The God of the Bible[]

  • Matthew 7:16 Ye shall know them by their fruits. Do men gather grapes of thorns, or figs of thistles? [1] The Bible paradoxically also recognises that agents should be judged by the result of their actions. The bad things in the world are like thorns or thistles. They show that any god has limited power or has limited knowlege or has at best limited love.
  • The God of the Bible can be seen as evil, since the bible contains examples of divine genocide, such as:

But the women, and the little ones, and the cattle, and all that is in the city, even all the spoil thereof, shalt thou take unto thyself; and thou shalt eat the spoil of thine enemies, which the LORD thy God hath given thee. 20:15 Thus shalt thou do unto all the cities which are very far off from thee, which are not of the cities of these nations. 20:16 But of the cities of these people, which the LORD thy God doth give thee for an inheritance, thou shalt save alive nothing that breatheth: (20:16-17) "Thou shalt save alive nothing that breatheth ... as the Lord thy God hath commanded thee." ( Kill the old men and women, the sick and the dying, the blind and the lame, pregnant mothers, nursing mothers, infants, toddlers, and babies. ) 20:17 But thou shalt utterly destroy them; namely, the Hittites, and the Amorites, the Canaanites, and the Perizzites, the Hivites, and the Jebusites; as the LORD thy God hath commanded thee: 20:18 That they teach you not to do after all their abominations, which they have done unto their gods; so should ye sin against the LORD your God. (Deuteronomy 20:14-18)

A human being who caused genocide or ordered it on this scale would be condemned by Courts of Law.
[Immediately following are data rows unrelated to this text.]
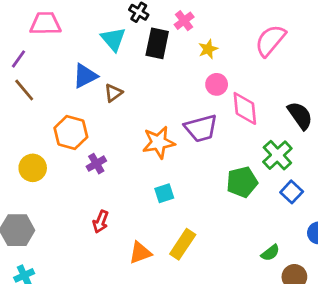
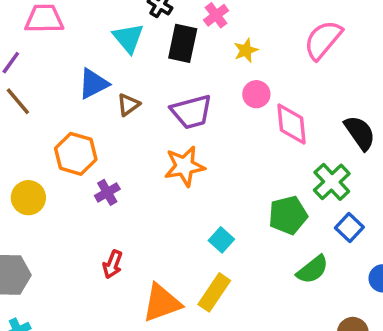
purple trapezoid: (201, 128) -> (191, 112), moved
cyan square: (164, 193) -> (221, 240), moved, turned -30
orange triangle: (140, 253) -> (162, 303), size x1.4
green semicircle: (270, 253) -> (312, 270), moved, size x1.4

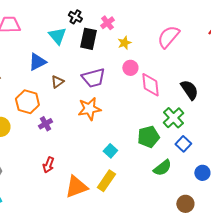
brown triangle: (128, 105) -> (57, 82), moved

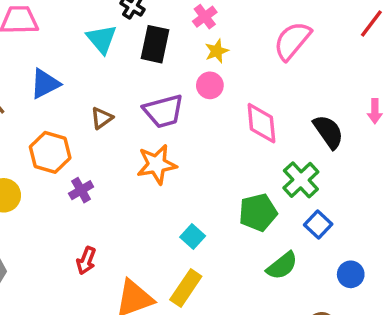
pink cross: (107, 23) -> (205, 17), moved
blue triangle: (37, 62) -> (45, 84), moved
pink circle: (130, 68) -> (210, 85), moved

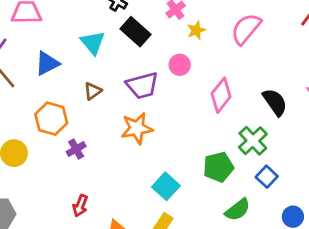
cyan triangle: (102, 39) -> (93, 43), moved
black rectangle: (155, 44) -> (135, 32), turned -60
yellow star: (217, 51) -> (196, 30), moved
pink diamond: (261, 123) -> (221, 95), turned 44
cyan square: (193, 237) -> (166, 186), size x1.4

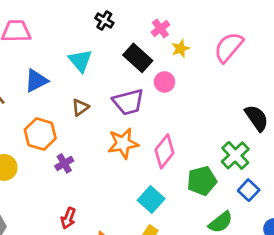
black rectangle: (135, 32) -> (138, 58), moved
pink diamond: (221, 95) -> (164, 151), moved

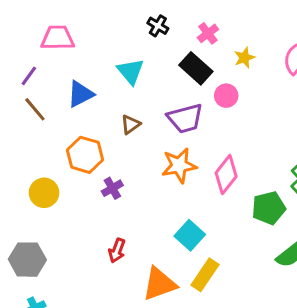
pink cross: (160, 29) -> (208, 33), moved
cyan square: (151, 200) -> (190, 235), moved

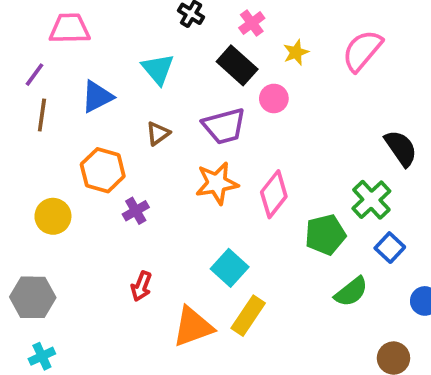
brown line: (35, 109) -> (42, 115), turned 48

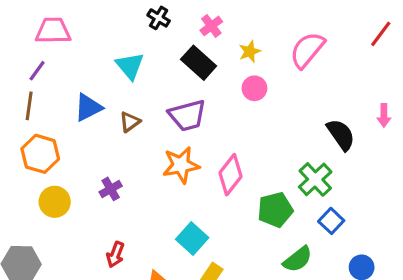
purple line: (35, 75) -> (37, 71), moved
blue triangle: (97, 97) -> (88, 107), moved
pink circle: (274, 98) -> (254, 88), moved
orange hexagon: (103, 170) -> (40, 154), moved
yellow circle: (53, 216) -> (55, 202), moved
Such a criminal would face death or life imprisonment depending on the country. Christians, Jews and Muslims see their cruel God as perfectly righteous. Fortunately there is no reason to believe such a god exists.

Implications of the Bible[]

He (God) actually created evil. That would make him at least as evil as all the despots, dictators, rapists, murderers and torturers that have ever existed combined. Then you neglect the fact that IF God knows every outcome of every second of existence, then he knew that after the flood, people would multiply and be even more heinous than they had ever been. Then, He had to sacrifice himself to himself to satisfy some blood debt that he specified as payment for people's sins. To me, if there was an omnipotent god, then he could have just zapped sin out and forgiven everyone without the -making the young virgin pregnant-cloning himself-preaching to a tiny slice of the world and then having the Romans (not the Jews) kill him so that everybody who believed the whole weird fairy tale could be forgiven. [2]

According to Christianity, Judaism and Islam God created the world which he/she knew in advance would become evil. Therefore, God indirectly caused all the evil in the world.